| INSTRUCTIONS FOR THE TASK |
Which lines run from the one containing "Mark small bowel. Return masks as SVG." to the end of the entries? Quote them exactly, and nothing else.

| RECORD EXTRACTS |
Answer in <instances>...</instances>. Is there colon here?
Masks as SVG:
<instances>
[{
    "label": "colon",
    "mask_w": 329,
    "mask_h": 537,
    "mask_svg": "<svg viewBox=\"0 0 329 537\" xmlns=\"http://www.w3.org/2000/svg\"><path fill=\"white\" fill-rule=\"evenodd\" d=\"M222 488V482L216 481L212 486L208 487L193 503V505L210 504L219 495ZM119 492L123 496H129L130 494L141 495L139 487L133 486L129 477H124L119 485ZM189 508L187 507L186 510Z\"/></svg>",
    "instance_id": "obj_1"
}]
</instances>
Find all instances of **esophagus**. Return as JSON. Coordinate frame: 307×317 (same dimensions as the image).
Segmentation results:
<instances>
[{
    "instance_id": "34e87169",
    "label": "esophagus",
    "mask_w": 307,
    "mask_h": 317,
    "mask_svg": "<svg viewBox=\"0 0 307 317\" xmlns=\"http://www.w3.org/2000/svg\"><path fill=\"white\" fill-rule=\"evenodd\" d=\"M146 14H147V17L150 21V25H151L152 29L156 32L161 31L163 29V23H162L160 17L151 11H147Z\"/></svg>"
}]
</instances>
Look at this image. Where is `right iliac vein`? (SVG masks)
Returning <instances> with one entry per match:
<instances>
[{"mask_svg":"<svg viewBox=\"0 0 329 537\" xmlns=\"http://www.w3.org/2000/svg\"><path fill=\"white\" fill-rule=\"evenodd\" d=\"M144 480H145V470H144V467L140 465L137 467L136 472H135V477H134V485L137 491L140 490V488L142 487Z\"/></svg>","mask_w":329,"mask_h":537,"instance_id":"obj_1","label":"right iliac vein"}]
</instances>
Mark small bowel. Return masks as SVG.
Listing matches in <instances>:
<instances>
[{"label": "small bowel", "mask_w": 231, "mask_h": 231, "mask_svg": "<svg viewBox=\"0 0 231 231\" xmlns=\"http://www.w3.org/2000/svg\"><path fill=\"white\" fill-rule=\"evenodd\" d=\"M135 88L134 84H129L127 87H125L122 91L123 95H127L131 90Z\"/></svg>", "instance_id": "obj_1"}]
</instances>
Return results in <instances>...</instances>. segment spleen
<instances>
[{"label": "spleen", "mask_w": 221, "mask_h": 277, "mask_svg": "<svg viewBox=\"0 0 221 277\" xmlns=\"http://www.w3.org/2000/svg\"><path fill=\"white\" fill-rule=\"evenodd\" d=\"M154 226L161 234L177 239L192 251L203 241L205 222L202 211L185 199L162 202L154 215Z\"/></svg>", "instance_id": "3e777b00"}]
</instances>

| REPLY |
Mark small bowel. Return masks as SVG.
Listing matches in <instances>:
<instances>
[{"label": "small bowel", "mask_w": 231, "mask_h": 231, "mask_svg": "<svg viewBox=\"0 0 231 231\" xmlns=\"http://www.w3.org/2000/svg\"><path fill=\"white\" fill-rule=\"evenodd\" d=\"M135 88L134 84H129L127 87H125L122 91L123 95H127L131 90Z\"/></svg>", "instance_id": "obj_1"}]
</instances>
Return results in <instances>...</instances>. segment spleen
<instances>
[{"label": "spleen", "mask_w": 221, "mask_h": 277, "mask_svg": "<svg viewBox=\"0 0 221 277\" xmlns=\"http://www.w3.org/2000/svg\"><path fill=\"white\" fill-rule=\"evenodd\" d=\"M154 226L161 234L177 239L192 251L203 241L205 222L202 211L185 199L162 202L154 215Z\"/></svg>", "instance_id": "3e777b00"}]
</instances>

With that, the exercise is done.